A chamada indústria 4.0 ou manufatura avançada é o uso de um conjunto de tecnologias digitais como internet das coisas, computação em nuvem, realidade aumentada, “big data”, manufatura aditiva, robôs colaborativos, integração de sistemas e segurança cibernética, de forma isolada ou em conjunto, nos processos produtivos ou cadeias de serviços. A adoção das tecnologias cria ambiente ciber-físico, em que máquinas e sistemas conversam entre si para tornar linhas de produção autônomas, flexíveis e customizáveis.
O problema é que, para especialistas, a maioria das indústrias brasileiras ainda sofre para chegar à terceira revolução industrial, do “toyotismo”, que começou a introduzir a automação e a produção sem desperdícios. A boa notícia é que a transição pode ser feita diretamente, opinam, tornando exponenciais os ganhos de receita para as fornecedoras, de redução de custos para as fábricas e de crescimento da economia.
No Brasil, a WEG, especialista em equipamentos elétricos, já começou a usar o processo digital e agilizou o monitoramento. A empresa até criou um software proprietário para isso e hoje tem uma unidade dedicada ao assunto, chamada “WEG Manufacturing System”. “Eu não ia começar a investir se não desse retorno”, diz Milton Castella, diretor de engenharia da companhia, que
tem atuação no país e no exterior. “Achamos que não haverá só um modelo de negócios, será um híbrido entre venda de produtos e de serviços”, afirma Sebastião Nau, gerente de pesquisa e desenvolvimento da WEG. “Se não fizermos, outro vai fazer.”
A consultoria McKinsey calcula que adotar práticas 4.0, como monitoramento digital em tempo real e tomada de decisões com inteligência artificial – usando dados históricos da fábrica como base – pode reduzir as despesas administrativas de quem as utiliza em até 80%. A produtividade, por sua vez, pode subir 30%.
Mas, para que isso aconteça, as fabricantes de máquinas terão de avançar no desenvolvimento de softwares e prestação de serviços para que as empresas possam se adaptar. “Isso cria inclusive um novo paradigma para a indústria, que é o tipo de mão de obra empregada. Se continuar como está, a massa trabalhadora pode estagnar em 2050 e haver um descompasso entre oferta e trabalho e mão de obra, diz Rafael Oliveira, sócio-associado da consultoria.
Björn Hagemann, sócio da McKinsey, ressalta que as empresas também precisam se preocupar com a segurança da informação e investir no conhecimento dessas tecnologias e ferramentas. Ele afirma que é essencial garantir que os incentivos governamentais anunciados recentemente, de R$ 5 bilhões a R$ 9 bilhões, sejam bem empregados. “Podemos ter três anos, por
exemplo, de baixo desenvolvimento se os recursos não forem bem gerenciados e estrategicamente executados.”

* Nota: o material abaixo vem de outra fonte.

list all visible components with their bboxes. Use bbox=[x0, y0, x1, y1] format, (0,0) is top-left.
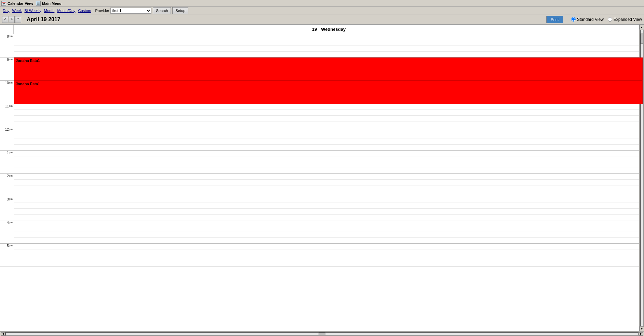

Lá fora, as companhias estão buscando com maior entusiasmo a digitalização do processo fabril. Estudo da consultoria mostra que, só de 2016 para 2017, o interesse por processos com tecnologia subiu consideravelmente. O Japão, por exemplo, passou de apenas 8% de executivos entrevistados que estavam otimistas para 40%. A Alemanha foi de 19% para 62%. “Temos muitos
exemplos de países com incentivo, como Alemanha, Estados Unidos, Japão e China, por exemplo”, diz Hagemann.
Aidan Quilligan, líder global da consultoria Accenture no assunto, explica que o maior desafio até agora é conseguir escala nesses processos. Muitas empresas adotaram unidades-piloto para guiar desde pequenos a grandes projetos, mas não descobriram como implantar a tecnologia em todas as fábricas.

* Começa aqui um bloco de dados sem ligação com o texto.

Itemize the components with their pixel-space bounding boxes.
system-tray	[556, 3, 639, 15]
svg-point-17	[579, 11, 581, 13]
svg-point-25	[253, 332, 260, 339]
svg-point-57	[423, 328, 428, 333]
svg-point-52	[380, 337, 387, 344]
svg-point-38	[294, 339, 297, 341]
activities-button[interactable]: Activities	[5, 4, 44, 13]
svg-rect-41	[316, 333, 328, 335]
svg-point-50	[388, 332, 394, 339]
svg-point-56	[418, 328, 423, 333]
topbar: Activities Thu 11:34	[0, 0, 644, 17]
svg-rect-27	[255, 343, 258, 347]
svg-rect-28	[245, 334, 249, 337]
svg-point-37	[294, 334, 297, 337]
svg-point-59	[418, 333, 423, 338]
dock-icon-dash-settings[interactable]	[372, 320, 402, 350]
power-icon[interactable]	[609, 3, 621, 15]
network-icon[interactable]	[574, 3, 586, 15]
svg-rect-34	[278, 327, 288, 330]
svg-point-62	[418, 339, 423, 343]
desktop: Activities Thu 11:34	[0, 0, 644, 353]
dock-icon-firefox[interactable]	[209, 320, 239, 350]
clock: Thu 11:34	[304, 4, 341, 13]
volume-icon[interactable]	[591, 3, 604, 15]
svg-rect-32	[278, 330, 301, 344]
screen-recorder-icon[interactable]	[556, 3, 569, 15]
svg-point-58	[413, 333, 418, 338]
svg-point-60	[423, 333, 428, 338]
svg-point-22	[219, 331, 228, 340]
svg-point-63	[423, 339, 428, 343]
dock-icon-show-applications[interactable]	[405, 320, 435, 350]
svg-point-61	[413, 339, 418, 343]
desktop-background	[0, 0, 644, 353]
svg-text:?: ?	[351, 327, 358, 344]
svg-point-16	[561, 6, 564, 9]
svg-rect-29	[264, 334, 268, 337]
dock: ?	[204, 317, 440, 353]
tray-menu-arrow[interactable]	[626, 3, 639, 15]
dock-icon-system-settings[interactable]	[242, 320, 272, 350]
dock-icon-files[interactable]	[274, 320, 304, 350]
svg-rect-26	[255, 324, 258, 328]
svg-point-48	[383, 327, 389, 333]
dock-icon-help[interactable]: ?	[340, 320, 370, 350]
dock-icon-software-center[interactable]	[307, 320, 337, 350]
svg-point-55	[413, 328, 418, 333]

O processo de digitalização pode ser menos custoso e mais assertivo se iniciado pela modernização do maquinário. “O retrofit, com a inserção de sensores ao redor das máquinas já existentes, é o melhor caminho dependendo do tamanho da indústria para ganhar eficiência e produtividade”, diz.
Em pesquisa global, de 2017, incluindo Brasil, com quase mil executivos de 12 indústrias, a consultoria identifica as tecnologias mais críticas na transformação digital dos setores produtivos. Os investimentos com internet das coisas (IoT, na sigla em inglês) se destacam.
A identificação das tecnologias prioritárias para se inserir neste cenário indústria 4.0 é algo mais tangível nas companhias de economias mais avançadas, segundo dados da pesquisa global da Deloitte, com 1.600 executivos, incluindo do Brasil, de diversos setores. “Aqui no país, algumas empresas estão atrasadas do ponto de vista do uso dessas tecnologias para melhoria de eficiência, muito em função de falta de investimentos por conta da crise financeira”, destaca Ronaldo Fragoso, sócio da consultoria Deloitte.
Como a tecnologia é a principal indutora das transformações nos setores produtivos e nas cadeias de serviços, 44% dos 102 executivos brasileiros já enxergam mudanças em seus modelos de negócios. Para 39% dos executivos brasileiros, a tecnologia é vista como grande diferencial competitivo, sendo que para 29%, a tecnologia não é um determinante atual de eficiência de seus
profissionais.
João Alfredo Saraiva Delgado, diretor-executivo da Associação Brasileira da Indústria de Máquinas e Equipamentos (Abimaq), diz que o salto tecnológico para colocar os negócios no rumo da transformação digital exige, no entanto, um passo anterior para garantir a identificação correta da adoção de novas tecnologias e maquinário. “Como ganhar eficiência, produtividade e
implantar novas tecnologia se os processos estão defasados ou incorretos? É preciso revê-los sob a ótica da manufatura enxuta, o lean manufacturing”, diz, citando como é mais conhecida, em inglês, a filosofia de gestão empenhada em reduzir ao máximo os desperdícios da fábrica.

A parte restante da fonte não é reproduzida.